_Task description_.
Using the data below, output a verbatim copy of the lines between the one holding "1. 坠亡医生家人曝光：湘雅二院" and the one holding "83604-40014111", inclusive, without any pictures.
==================================================
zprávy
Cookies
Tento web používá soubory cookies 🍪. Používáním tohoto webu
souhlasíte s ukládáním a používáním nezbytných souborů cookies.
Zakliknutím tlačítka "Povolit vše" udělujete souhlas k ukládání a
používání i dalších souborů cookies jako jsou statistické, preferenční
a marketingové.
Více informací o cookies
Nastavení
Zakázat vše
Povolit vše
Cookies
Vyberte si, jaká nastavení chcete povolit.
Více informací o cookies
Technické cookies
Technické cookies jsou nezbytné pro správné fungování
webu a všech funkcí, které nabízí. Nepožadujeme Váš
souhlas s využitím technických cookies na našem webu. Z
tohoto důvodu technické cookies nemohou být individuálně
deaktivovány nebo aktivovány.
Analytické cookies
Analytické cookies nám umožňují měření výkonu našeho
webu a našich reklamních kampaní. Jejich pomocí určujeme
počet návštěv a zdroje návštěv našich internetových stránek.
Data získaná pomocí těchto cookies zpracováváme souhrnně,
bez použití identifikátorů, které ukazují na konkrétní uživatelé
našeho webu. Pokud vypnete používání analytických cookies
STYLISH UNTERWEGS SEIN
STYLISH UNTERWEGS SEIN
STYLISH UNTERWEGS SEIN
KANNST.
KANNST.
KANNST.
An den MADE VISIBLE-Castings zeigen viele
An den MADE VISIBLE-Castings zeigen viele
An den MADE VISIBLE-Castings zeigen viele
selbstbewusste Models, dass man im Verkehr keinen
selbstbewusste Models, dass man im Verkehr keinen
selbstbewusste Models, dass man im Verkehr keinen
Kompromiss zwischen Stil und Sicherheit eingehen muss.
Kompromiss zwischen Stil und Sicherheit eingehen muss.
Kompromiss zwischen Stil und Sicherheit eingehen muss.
==================================================
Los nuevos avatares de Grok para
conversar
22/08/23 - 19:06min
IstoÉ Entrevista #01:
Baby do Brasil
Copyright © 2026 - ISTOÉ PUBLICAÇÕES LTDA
==================================================
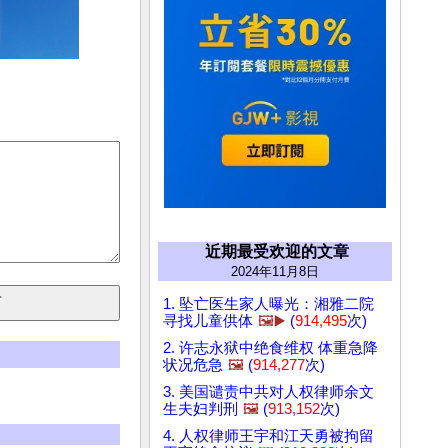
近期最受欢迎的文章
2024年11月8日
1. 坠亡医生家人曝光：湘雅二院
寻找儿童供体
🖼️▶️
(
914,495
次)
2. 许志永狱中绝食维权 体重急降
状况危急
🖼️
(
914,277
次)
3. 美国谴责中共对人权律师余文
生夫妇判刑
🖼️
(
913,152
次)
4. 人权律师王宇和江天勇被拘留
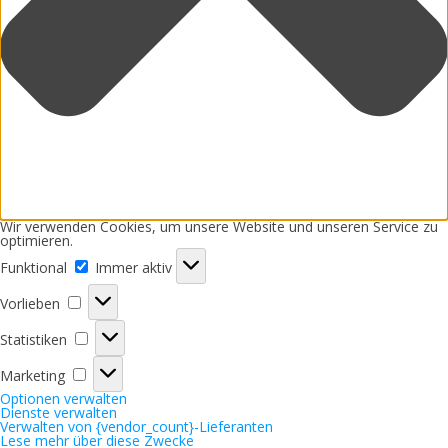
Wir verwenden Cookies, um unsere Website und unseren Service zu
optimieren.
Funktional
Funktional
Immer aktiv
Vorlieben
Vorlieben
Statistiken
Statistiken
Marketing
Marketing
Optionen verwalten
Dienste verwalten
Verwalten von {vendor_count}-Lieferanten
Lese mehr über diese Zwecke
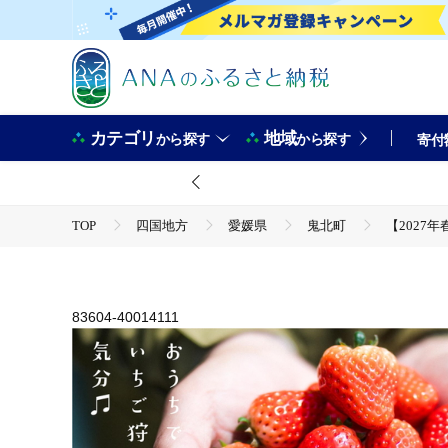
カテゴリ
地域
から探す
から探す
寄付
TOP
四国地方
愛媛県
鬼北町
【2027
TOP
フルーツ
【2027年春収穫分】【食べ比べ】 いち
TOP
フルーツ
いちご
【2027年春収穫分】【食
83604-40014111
==================================================
_Result of the task_.
1. 坠亡医生家人曝光：湘雅二院
寻找儿童供体
🖼️▶️
(
914,495
次)
2. 许志永狱中绝食维权 体重急降
状况危急
🖼️
(
914,277
次)
3. 美国谴责中共对人权律师余文
生夫妇判刑
🖼️
(
913,152
次)
4. 人权律师王宇和江天勇被拘留
Wir verwenden Cookies, um unsere Website und unseren Service zu
optimieren.
Funktional
Funktional
Immer aktiv
Vorlieben
Vorlieben
Statistiken
Statistiken
Marketing
Marketing
Optionen verwalten
Dienste verwalten
Verwalten von {vendor_count}-Lieferanten
Lese mehr über diese Zwecke
カテゴリ
地域
から探す
から探す
寄付
TOP
四国地方
愛媛県
鬼北町
【2027
TOP
フルーツ
【2027年春収穫分】【食べ比べ】 いち
TOP
フルーツ
いちご
【2027年春収穫分】【食
83604-40014111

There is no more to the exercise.